Guatemala Newspaper Founder Sentenced To Six Years In Jail
A Guatemalan court on Wednesday sentenced the founder of a newspaper critical of the government to six years in prison on money-laundering charges, in a trial denounced by press freedom groups.
Judge Otto Valvert ruled that the sentence against Jose Ruben Zamora Marroquin cannot be commuted.
He also fined Zamora $37,500, the amount he is accused of having extorted from businessmen in exchange for not publishing damaging information about them in El Periodico, his newspaper shut down last month after nearly three decades in operation.
Both the prosecution, which had sought a jail term of 40 years, and Zamora said they would appeal.
Zamora, 66, denies the charges against him.
Prosecutors had sought a jail term of 40 years for Zamora, who on Wednesday accused the justice system of violating his rights and denounced President Alejandro Giammattei as "a thief."
Zamora has already been behind bars for nearly 11 months awaiting trial in a case media organizations say amounts to an attack on freedom of expression.
The trial is taking place amid a broader clampdown on government detractors in several spheres in the run up to presidential elections later this month.
He was arrested last July on charges of money laundering, blackmail and influence peddling, though found guilty only of the first accusation.
Arriving at court in handcuffs for sentencing, Zamora told reporters his wife Minayu Marroquin had left Guatemala on Tuesday for fear of being arrested herself, joining their exiled son in the United States.

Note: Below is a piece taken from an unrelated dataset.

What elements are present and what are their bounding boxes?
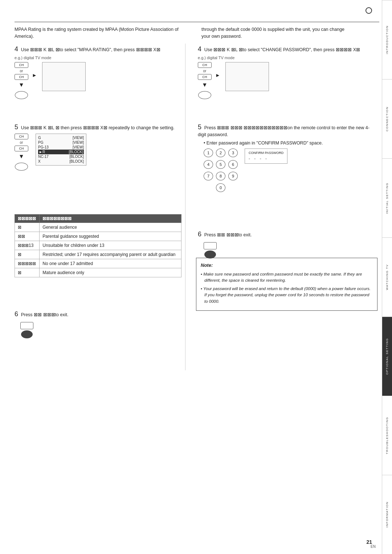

Zamora says the money he is accused of extorting came from the sale of a work of art to finance the newspaper, dragged into financial straits by his arrest.
Zamora, who has won international awards for his paper's investigative journalism, accuses Giammattei and Attorney General Consuelo Porras of trying to silence him for bringing government corruption to light.
Human Rights Watch Americas head Juanita Goebertus, on a visit to Guatemala last week, said: "We have documented how they are about to extinguish the independent press in this country."
Michael Greenspon of the Inter American Press Association last week denounced a "witch hunt" against El Periodico.
The United States has also expressed concern, with State Department spokesman Ned Price stating in March: "Criminalizing the work of journalists and civil society undermines democratic norms and respect for freedom of expression."
Washington has added Porras to a list of "corrupt actors" for hampering and then firing an anti-mafia prosecutor.
Founded in 1996, El Periodico closed last month, citing "criminal persecution and economic pressure." Its journalists and columnists are also under investigation and several have fled Guatemala.
It is not just the media under fire in the Central American country.
A number of former anti-corruption prosecutors have been arrested along with members of the International Commission Against Impunity in Guatemala (CICIG), a UN-backed entity that helped unearth several graft scandals.
It was closed by the government in 2019.
Many former prosecutors are in exile today, claiming to be the victims of persecution and revenge for the work they did.
The United Nations in January voiced "deep concern" over what it called threats, harassment and reprisals faced by justice officials and human rights defenders in the Central American country.
Edmond Mulet, a leading candidate ahead of June 25 presidential elections, recently told AFP he believed Guatemala was "slowly sliding into an authoritarian model."
"I'm not saying dictatorship for now, but yes, authoritarian, in the model of Nicaragua, for example," he said.
Guatemala's courts have disqualified the three top contenders in the presidential race.